As Ford Foundation president Luis Ubiñas said in his introduction of Duflo, “Feelings runs so deep about Esther that Phil [Buchanan] actually received some tough emails about her coming to speak here to us.”

But Duflo seemed to quickly win the crowd over.

“I’m sure I’m not very dangerous,” said Duflo, professor of Poverty Alleviation and Development Economics at MIT. “I speak with a funny French accent. I don’t bite.”

In explaining her approach, Duflo said that discussions about foreign aid often devolve into a debate about whether the aid works or not. It is impossible to resolve that debate by staying on that level, said Duflo who is founder and director of the Abdul Latif Jameel Poverty Action Lab.  For one, the question of whether aid works is not particularly well defined, she said. Second, aid is a small part of developing countries’ overall budgets. For example, aid comprises about 5.7% of the budgets of African countries that receive it.

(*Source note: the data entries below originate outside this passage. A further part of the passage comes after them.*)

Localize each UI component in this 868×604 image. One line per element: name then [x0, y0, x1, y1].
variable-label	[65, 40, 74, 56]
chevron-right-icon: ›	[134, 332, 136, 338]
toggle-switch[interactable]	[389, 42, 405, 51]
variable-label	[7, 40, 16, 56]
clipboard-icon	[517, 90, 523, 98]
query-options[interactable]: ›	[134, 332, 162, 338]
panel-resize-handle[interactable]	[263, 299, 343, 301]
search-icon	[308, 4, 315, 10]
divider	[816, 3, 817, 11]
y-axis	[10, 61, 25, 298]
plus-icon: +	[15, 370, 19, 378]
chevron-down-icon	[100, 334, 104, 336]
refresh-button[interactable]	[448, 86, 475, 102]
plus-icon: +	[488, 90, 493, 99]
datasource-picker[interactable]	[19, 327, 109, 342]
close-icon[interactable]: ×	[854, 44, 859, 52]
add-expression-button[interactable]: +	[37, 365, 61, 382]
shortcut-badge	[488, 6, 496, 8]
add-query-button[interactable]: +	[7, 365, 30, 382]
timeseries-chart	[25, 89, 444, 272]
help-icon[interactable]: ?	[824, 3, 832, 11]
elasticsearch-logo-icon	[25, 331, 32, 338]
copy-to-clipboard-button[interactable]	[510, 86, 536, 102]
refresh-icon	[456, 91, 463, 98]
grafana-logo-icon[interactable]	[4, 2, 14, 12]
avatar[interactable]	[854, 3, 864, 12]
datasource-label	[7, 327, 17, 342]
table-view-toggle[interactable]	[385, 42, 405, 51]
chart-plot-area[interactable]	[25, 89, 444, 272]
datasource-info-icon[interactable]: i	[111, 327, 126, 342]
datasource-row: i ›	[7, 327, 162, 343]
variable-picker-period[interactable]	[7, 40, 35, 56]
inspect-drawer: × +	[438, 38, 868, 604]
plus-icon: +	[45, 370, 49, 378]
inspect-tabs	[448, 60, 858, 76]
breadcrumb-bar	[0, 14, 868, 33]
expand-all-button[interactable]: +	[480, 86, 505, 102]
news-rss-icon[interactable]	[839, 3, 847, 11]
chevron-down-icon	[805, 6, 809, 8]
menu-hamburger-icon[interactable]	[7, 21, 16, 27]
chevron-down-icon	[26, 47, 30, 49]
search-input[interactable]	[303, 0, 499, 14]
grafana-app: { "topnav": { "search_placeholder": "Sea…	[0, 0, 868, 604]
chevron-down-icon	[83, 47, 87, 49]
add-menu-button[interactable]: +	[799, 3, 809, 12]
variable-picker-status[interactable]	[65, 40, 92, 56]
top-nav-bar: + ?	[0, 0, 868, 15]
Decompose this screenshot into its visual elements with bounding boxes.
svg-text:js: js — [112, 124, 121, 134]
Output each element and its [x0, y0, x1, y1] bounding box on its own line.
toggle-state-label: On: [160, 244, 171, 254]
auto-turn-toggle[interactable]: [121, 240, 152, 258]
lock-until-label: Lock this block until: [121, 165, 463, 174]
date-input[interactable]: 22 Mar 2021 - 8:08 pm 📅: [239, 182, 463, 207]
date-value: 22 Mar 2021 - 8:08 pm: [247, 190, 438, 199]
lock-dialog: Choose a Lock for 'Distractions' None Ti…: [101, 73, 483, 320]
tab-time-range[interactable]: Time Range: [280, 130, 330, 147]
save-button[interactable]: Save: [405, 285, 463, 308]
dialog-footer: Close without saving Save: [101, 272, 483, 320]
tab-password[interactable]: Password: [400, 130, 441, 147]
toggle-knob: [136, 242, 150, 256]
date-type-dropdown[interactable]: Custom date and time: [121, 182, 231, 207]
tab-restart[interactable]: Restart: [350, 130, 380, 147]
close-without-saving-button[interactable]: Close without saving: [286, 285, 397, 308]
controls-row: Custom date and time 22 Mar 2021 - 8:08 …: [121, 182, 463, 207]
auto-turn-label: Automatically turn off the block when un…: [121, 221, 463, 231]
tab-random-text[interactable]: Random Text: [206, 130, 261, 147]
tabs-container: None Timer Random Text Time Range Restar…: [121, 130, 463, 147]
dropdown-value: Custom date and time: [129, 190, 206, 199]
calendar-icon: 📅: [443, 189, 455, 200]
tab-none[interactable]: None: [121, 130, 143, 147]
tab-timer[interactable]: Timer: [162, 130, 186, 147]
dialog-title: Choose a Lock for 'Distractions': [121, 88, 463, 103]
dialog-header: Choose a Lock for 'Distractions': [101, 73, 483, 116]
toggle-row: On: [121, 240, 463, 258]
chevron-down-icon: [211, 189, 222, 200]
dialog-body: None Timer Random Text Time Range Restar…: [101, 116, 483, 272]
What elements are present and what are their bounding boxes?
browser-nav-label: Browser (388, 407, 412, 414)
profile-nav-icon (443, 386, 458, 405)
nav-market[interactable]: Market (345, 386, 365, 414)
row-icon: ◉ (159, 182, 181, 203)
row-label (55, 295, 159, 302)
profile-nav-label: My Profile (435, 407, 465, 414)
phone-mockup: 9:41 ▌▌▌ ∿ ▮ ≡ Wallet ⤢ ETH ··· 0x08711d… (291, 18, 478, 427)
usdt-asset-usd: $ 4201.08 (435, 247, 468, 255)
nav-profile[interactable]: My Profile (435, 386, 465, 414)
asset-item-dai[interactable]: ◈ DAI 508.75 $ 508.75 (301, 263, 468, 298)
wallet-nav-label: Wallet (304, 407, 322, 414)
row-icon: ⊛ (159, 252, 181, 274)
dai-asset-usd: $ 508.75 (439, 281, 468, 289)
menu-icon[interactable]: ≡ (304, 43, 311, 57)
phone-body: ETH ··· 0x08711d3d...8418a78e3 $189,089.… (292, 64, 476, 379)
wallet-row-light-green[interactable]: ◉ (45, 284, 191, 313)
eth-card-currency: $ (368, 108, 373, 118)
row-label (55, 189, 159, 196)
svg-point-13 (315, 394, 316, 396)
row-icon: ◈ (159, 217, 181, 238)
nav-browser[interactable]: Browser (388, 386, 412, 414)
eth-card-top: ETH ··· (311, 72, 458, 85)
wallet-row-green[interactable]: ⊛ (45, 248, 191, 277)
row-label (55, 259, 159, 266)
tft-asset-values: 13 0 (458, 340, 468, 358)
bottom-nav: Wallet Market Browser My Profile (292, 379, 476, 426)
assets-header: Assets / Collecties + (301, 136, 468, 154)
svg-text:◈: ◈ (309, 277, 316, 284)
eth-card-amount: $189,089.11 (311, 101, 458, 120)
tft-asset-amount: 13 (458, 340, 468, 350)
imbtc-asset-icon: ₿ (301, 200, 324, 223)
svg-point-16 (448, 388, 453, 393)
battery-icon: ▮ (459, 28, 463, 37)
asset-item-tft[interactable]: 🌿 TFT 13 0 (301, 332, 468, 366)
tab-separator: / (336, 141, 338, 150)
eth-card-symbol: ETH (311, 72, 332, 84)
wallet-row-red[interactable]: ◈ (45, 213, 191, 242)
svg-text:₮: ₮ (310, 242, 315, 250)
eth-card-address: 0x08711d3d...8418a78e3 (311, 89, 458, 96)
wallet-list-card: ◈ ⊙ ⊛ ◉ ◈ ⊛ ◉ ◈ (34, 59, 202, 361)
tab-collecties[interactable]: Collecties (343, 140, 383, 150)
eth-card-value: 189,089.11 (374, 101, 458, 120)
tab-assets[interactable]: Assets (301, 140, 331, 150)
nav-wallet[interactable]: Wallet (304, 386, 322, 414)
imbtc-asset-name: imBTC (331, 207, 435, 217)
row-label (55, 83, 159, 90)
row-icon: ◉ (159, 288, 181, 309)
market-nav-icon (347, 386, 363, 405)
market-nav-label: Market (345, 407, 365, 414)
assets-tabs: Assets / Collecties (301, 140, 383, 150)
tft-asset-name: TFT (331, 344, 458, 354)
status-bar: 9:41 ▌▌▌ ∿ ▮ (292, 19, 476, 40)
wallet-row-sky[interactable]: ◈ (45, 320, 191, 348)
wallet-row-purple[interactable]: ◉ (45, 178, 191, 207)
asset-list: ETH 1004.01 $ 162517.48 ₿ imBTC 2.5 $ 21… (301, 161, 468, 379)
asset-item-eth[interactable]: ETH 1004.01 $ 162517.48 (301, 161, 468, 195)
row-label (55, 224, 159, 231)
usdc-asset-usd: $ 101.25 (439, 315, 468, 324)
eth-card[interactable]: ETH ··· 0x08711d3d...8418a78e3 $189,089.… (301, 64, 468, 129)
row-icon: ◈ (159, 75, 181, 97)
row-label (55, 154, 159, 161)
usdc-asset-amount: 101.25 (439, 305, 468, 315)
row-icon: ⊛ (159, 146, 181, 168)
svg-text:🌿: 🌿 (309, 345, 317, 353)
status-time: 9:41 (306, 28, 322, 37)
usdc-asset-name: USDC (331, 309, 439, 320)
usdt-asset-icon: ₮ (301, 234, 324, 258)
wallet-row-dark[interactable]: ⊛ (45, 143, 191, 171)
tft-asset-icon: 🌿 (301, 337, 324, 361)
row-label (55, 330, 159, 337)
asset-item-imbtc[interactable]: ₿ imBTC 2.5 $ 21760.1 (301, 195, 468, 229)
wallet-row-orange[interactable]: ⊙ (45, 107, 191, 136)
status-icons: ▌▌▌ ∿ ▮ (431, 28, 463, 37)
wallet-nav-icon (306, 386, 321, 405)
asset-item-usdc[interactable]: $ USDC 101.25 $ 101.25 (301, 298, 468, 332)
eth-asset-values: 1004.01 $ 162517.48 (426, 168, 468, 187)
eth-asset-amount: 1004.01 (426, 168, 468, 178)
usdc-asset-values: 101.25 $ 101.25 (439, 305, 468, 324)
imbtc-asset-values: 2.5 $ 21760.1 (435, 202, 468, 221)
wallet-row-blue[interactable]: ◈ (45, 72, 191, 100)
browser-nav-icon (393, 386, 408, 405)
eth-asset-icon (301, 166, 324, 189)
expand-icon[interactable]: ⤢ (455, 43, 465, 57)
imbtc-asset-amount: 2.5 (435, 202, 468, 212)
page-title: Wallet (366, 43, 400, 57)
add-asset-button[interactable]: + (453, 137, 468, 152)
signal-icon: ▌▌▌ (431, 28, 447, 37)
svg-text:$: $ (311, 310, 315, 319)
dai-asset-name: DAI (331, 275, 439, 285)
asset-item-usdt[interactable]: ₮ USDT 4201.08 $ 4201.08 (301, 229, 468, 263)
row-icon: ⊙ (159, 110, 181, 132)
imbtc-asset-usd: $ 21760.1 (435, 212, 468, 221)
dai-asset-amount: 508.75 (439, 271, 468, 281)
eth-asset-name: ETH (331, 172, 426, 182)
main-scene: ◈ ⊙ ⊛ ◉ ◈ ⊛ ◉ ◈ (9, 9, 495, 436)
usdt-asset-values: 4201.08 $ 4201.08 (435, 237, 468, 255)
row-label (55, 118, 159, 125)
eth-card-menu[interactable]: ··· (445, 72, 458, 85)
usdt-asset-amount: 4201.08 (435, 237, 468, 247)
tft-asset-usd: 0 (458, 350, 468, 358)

“A big part of my work is to try and shift the conversation from whether aid is good or bad to think about policy or programs instead,” Duflo said. “Another objective of my work is to think about not just the five percent [of aid], but the 100 percent.  [That is], what role this five percent can play in improving the quality of programs. I want to think about the efforts of most private donors…as not being an end in itself, but as being venture capitalism and finding the good ideas in development. In that case, think of each dollar you are spending as being multiplied many, many fold. If these programs help us identify what really works then that can be taken up as a policy on a very large scale. That is the reason for my work and the reason for placing so much emphasis on the evaluation of specific programs.”

Duflo cited several examples from the book she co-authored Poor Economics: A Radical Rethinking of the Way to Fight Global Poverty.

“I thought I would identify surprising facts that I didn’t know and maybe you didn’t know either and that would have been difficult to know without employing the kinds of methods we work with, particularly randomized controlled trials,” she said.  “The first one is that sometimes you save money by paying people.”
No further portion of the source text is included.